“CPU ready time? Always use esxtop! The performance tab stinks!” is what I hear all the time. But in reality, they don’t stink, they’re just misunderstood. This edition of my blog will try to clarify this using the famous CPU ready times as an example.
A lot of people have questions about items like CPU ready times. Advice is usually to run esxtop. I have always been a fan of the performance tabs instead. However, the numbers presented there are very often unclear to people. The same goes for disk IOps. In fact any measured value with a “number” as the unit appears to suffer from this. No need – The numbers are valid, you just should know how to interpret them. Added bonus is off course, you get an insight through time on your precious CPU ready times, instead of a quick look in esxtop. If you tune the VirtualCenter settings right, you can even see CPU ready times on your VM yesterday or the day before!
Comparing esxtop to performance in VI client
When you compare the values in both esxtop and the performance monitor, you could notice a clear difference in these values. While a VM has a %ready in esxtop of about 1.0%, in the performance graph (real-time view) it is all of a sudden a number around 200 ms?!? As strange as this sounds – the number is correct. The secret lies in the percentage versus the number of milliseconds. It is the same thing, but shown differently.

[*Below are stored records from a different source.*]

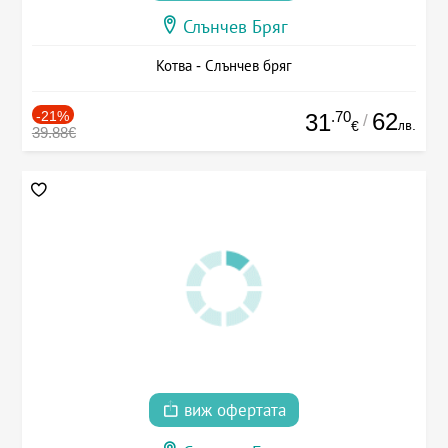
Слънчев Бряг
Котва - Слънчев бряг
-21%
.70
62
31
/
лв.
€
39.88€
виж офертата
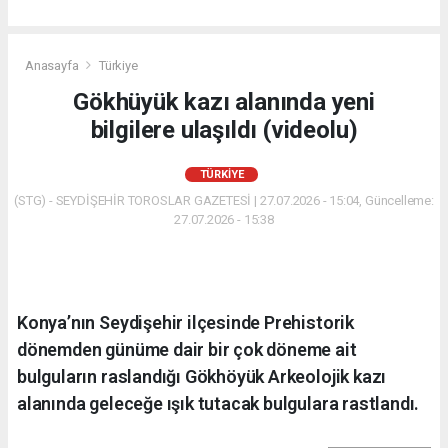
Anasayfa
Türkiye
Gökhüyük kazı alanında yeni
bilgilere ulaşıldı (videolu)
TÜRKIYE
(STG) - SEYDİŞEHİR TOROSLAR GAZETESİ | 27.07.2026 - 15:04, Güncelleme:
27.07.2026 - 15:38
Konya’nın Seydişehir ilçesinde Prehistorik
dönemden günüme dair bir çok döneme ait
bulguların raslandığı Gökhöyük Arkeolojik kazı
alanında geleceğe ışık tutacak bulgulara rastlandı.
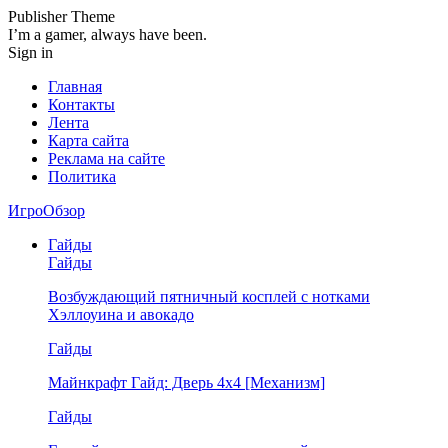
Publisher Theme
I’m a gamer, always have been.
Sign in
Главная
Контакты
Лента
Карта сайта
Реклама на сайте
Политика
ИгроОбзор
Гайды
Гайды
Возбуждающий пятничный косплей с нотками
Хэллоуина и авокадо
Гайды
Майнкрафт Гайд: Дверь 4х4 [Механизм]
Гайды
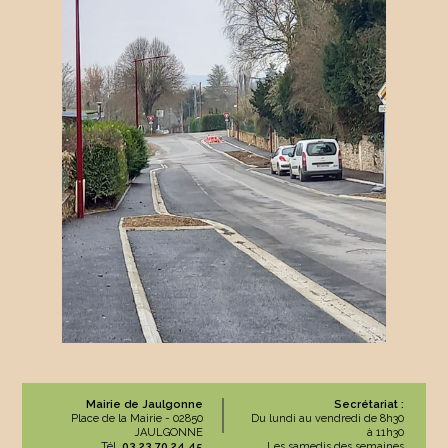
Mairie de Jaulgonne
Secrétariat :
Place de la Mairie - 02850
Du lundi au vendredi de 8h30
JAULGONNE
à 11h30
Tél.
03 23 70 24 45
Les samedis des semaines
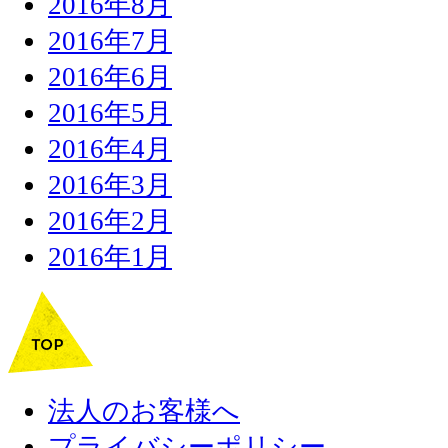
2016年8月
2016年7月
2016年6月
2016年5月
2016年4月
2016年3月
2016年2月
2016年1月
法人のお客様へ
プライバシーポリシー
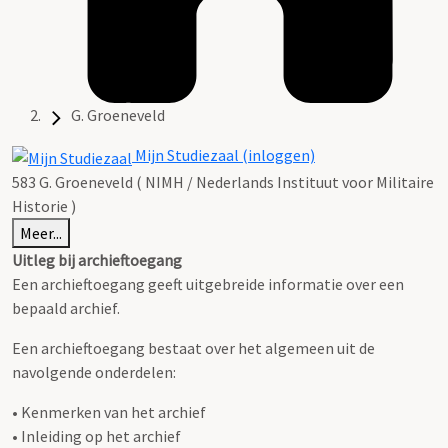
G. Groeneveld
Mijn Studiezaal (inloggen)
583 G. Groeneveld ( NIMH / Nederlands Instituut voor Militaire
Historie )
Meer...
Uitleg bij archieftoegang
Een archieftoegang geeft uitgebreide informatie over een
bepaald archief.
Een archieftoegang bestaat over het algemeen uit de
navolgende onderdelen:
• Kenmerken van het archief
• Inleiding op het archief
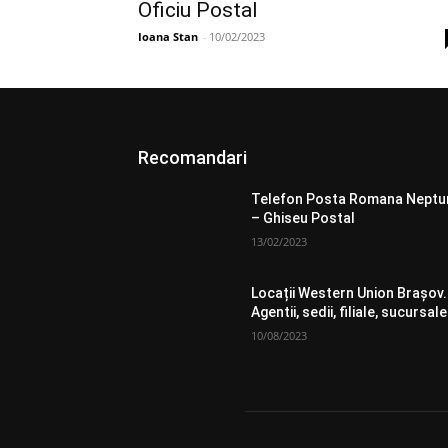
Oficiu Postal
Ioana Stan
-
10/02/2023
Recomandari
Telefon Posta Romana Neptu
– Ghiseu Postal
13/02/2023
Locații Western Union Brașov.
Agentii, sedii, filiale, sucursale
10/08/2023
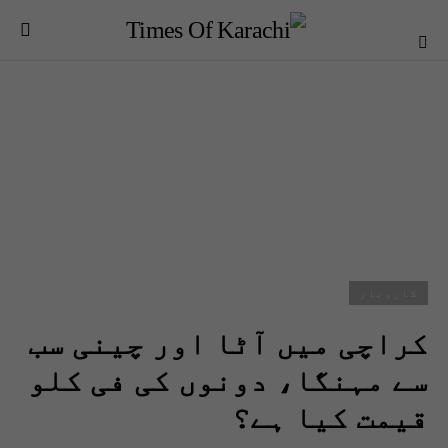
کاروبار
کراچی میں آٹا اور چینی سب
سے مہنگا، دونوں کی فی کلو
قیمت کیا ہے؟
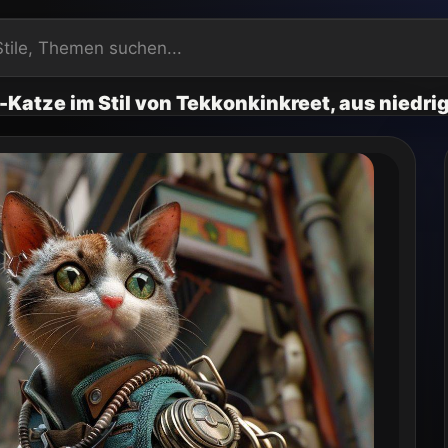
Katze im Stil von Tekkonkinkreet, aus niedrig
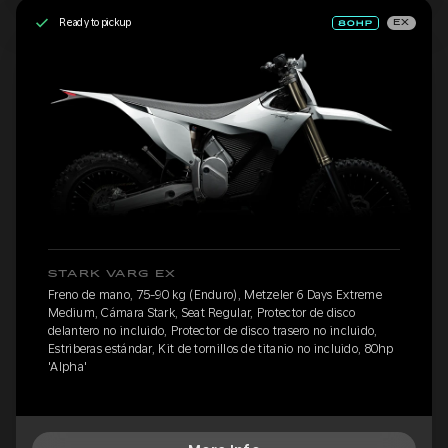
Ready to pickup
EX
STARK VARG EX
Freno de mano, 75-90 kg (Enduro), Metzeler 6 Days Extreme
Medium, Cámara Stark, Seat Regular, Protector de disco
delantero no incluido, Protector de disco trasero no incluido,
Estriberas estándar, Kit de tornillos de titanio no incluido, 80hp
'Alpha'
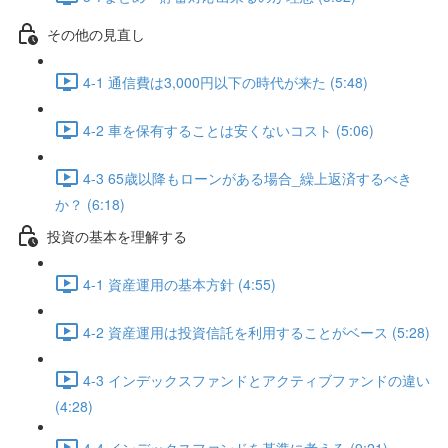
その他の見直し
4-1 通信費は3,000円以下の時代が来た (5:48)
4-2 車を保有することは安くないコスト (5:06)
4-3 65歳以降もローンがある場合_繰上返済するべき
か？ (6:18)
投資の基本を理解する
4-1 資産運用の基本方針 (4:55)
4-2 資産運用は投資信託を利用することがベース (5:28)
4-3 インデックスファンドとアクティブファンドの違い
(4:28)
4-4 インデックスファンドを基準に考える (9:21)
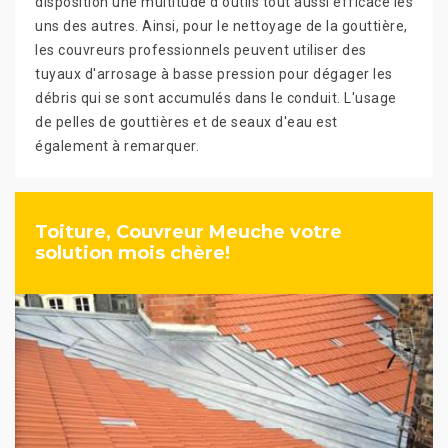
disposition une multitude d'outils tout aussi efficace les
uns des autres. Ainsi, pour le nettoyage de la gouttière,
les couvreurs professionnels peuvent utiliser des
tuyaux d'arrosage à basse pression pour dégager les
débris qui se sont accumulés dans le conduit. L'usage
de pelles de gouttières et de seaux d'eau est
également à remarquer.
Toiture, Couvreur Meuche votre
solution mois chère!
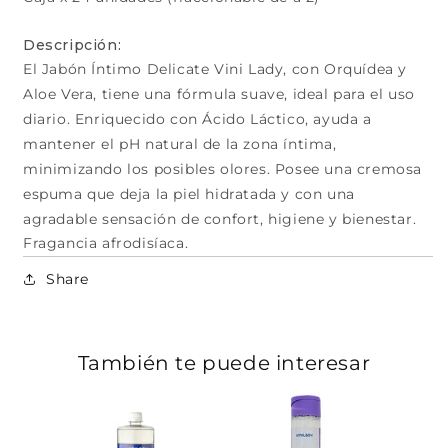
Descripción:
El Jabón Íntimo Delicate Vini Lady, con Orquídea y
Aloe Vera, tiene una fórmula suave, ideal para el uso
diario. Enriquecido con Ácido Láctico, ayuda a
mantener el pH natural de la zona íntima,
minimizando los posibles olores. Posee una cremosa
espuma que deja la piel hidratada y con una
agradable sensación de confort, higiene y bienestar.
Fragancia afrodisíaca.
Share
También te puede interesar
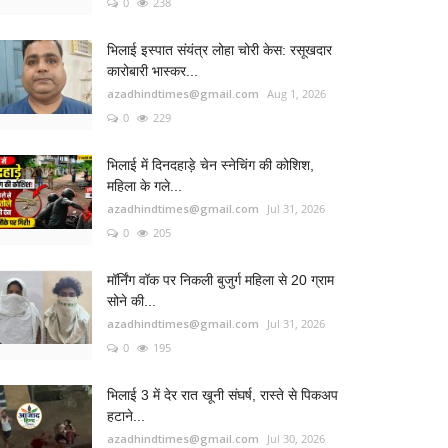
0
238
भिलाई इस्पात संयंत्र लोहा चोरी केस: रसूखदार
कारोबारी भास्कर...
azadhindtimes@gmail.com
Aug 1, 2026
0
229
भिलाई में दिनदहाड़े चेन स्नेचिंग की कोशिश,
महिला के गले...
azadhindtimes@gmail.com
Jul 31, 2026
0
205
मॉर्निंग वॉक पर निकली बुजुर्ग महिला से 20 ग्राम
सोने की...
azadhindtimes@gmail.com
Jul 31, 2026
0
195
भिलाई 3 में देर रात खूनी संघर्ष, रास्ते से पिकअप
हटाने...
azadhindtimes@gmail.com
Jul 30, 2026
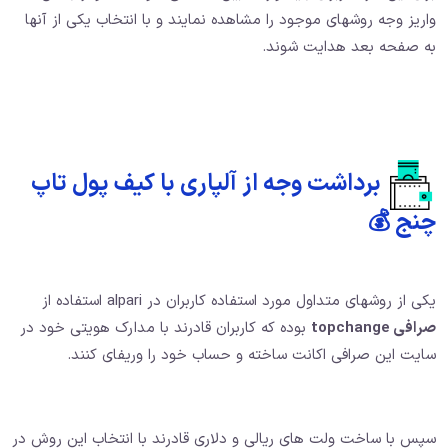
واریز وجه روشهای موجود را مشاهده نمایند و با انتخاب یکی از آنها
به صفحه بعد هدایت شوند.
برداشت وجه از آلپاری با کیف پول تاپ
چنج 💰
یکی از روشهای متداول مورد استفاده کاربران در alpari استفاده از
صرافی topchange
بوده که کاربران قادرند با مدارک هویتی خود در
سایت این صرافی اکانت ساخته و حساب خود را وریفای کنند.
سپس با ساخت ولت های ریالی و دلاری قادرند با انتخاب این روش در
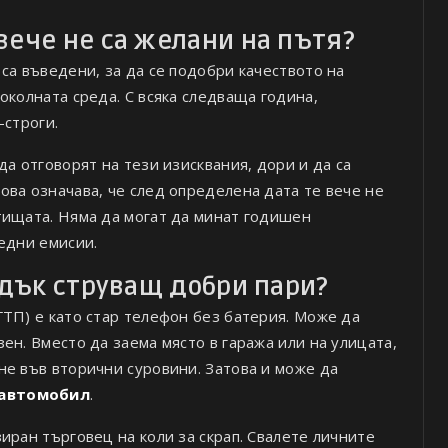
вече не са желани на пътя?
са въведени, за да се подобри качеството на
околната среда. С всяка следваща година,
-строги.
да отговорят на тези изисквания, дори и да са
ова означава, че след определена дата те вече не
тищата. Няма да могат да минат годишен
едни емисии.
адък струващ добри пари?
ГТП) е като стар телефон без батерия. Може да
ен. Вместо да заема място в гаража или на улицата,
не във вторични суровини. Затова и може да
 автомобил
.
иран търговец на коли за скрап. Свалете личните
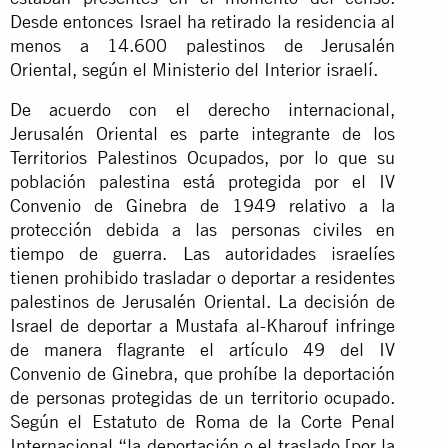
Desde entonces Israel ha retirado la residencia al
menos a 14.600 palestinos de Jerusalén
Oriental, según el Ministerio del Interior israelí.
De acuerdo con el derecho internacional,
Jerusalén Oriental es parte integrante de los
Territorios Palestinos Ocupados, por lo que su
población palestina está protegida por el IV
Convenio de Ginebra de 1949 relativo a la
protección debida a las personas civiles en
tiempo de guerra. Las autoridades israelíes
tienen prohibido trasladar o deportar a residentes
palestinos de Jerusalén Oriental. La decisión de
Israel de deportar a Mustafa al-Kharouf infringe
de manera flagrante el artículo 49 del IV
Convenio de Ginebra, que prohíbe la deportación
de personas protegidas de un territorio ocupado.
Según el Estatuto de Roma de la Corte Penal
Internacional “la deportación o el traslado [por la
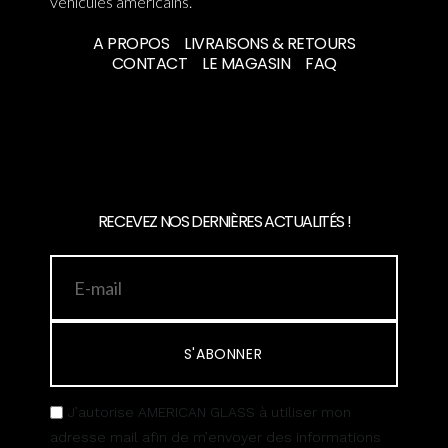
véhicules américains.
A PROPOS
LIVRAISONS & RETOURS
CONTACT
LE MAGASIN
FAQ
RECEVEZ NOS DERNIÈRES ACTUALITÉS !
S'ABONNER
J’autorise AMERICAN GLASS à utiliser mon
adresse mail afin de m’envoyer des informations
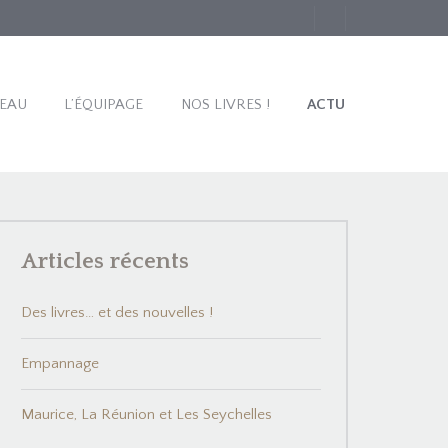
TEAU
L’ÉQUIPAGE
NOS LIVRES !
ACTU
Articles récents
Des livres… et des nouvelles !
Empannage
Maurice, La Réunion et Les Seychelles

The magic word: sampletime
When you start to think of it: The number presented in the performance tab is in the unit of milliseconds. So basically it is the number of milliseconds the CPU has been “ready” as opposed to the percentage ready in esxtop. But how many milliseconds out of how much time you might wonder? That is where the magic word comes in – sampletime!
Sampletime is basically the time between two samples. As you might know, the sampletime in the real-time view of the performance tab is 20 seconds (check upper left of the window):
So VMware could have taken the percentage ready from esxtop, and display these instant values to form this graph. In reality however it is even nicer: VMware is able to measure the number of milliseconds ready-time of the CPU inbetween these two samples! Once you grasp this, it all becomes clear – So if you see in real-time view a value of 200 ms, in esxtop-like representation you would have 200/20 = 10 milliseconds per second, or 0.01 seconds per second, which is dead-on 1% (how DO I manage 😉 )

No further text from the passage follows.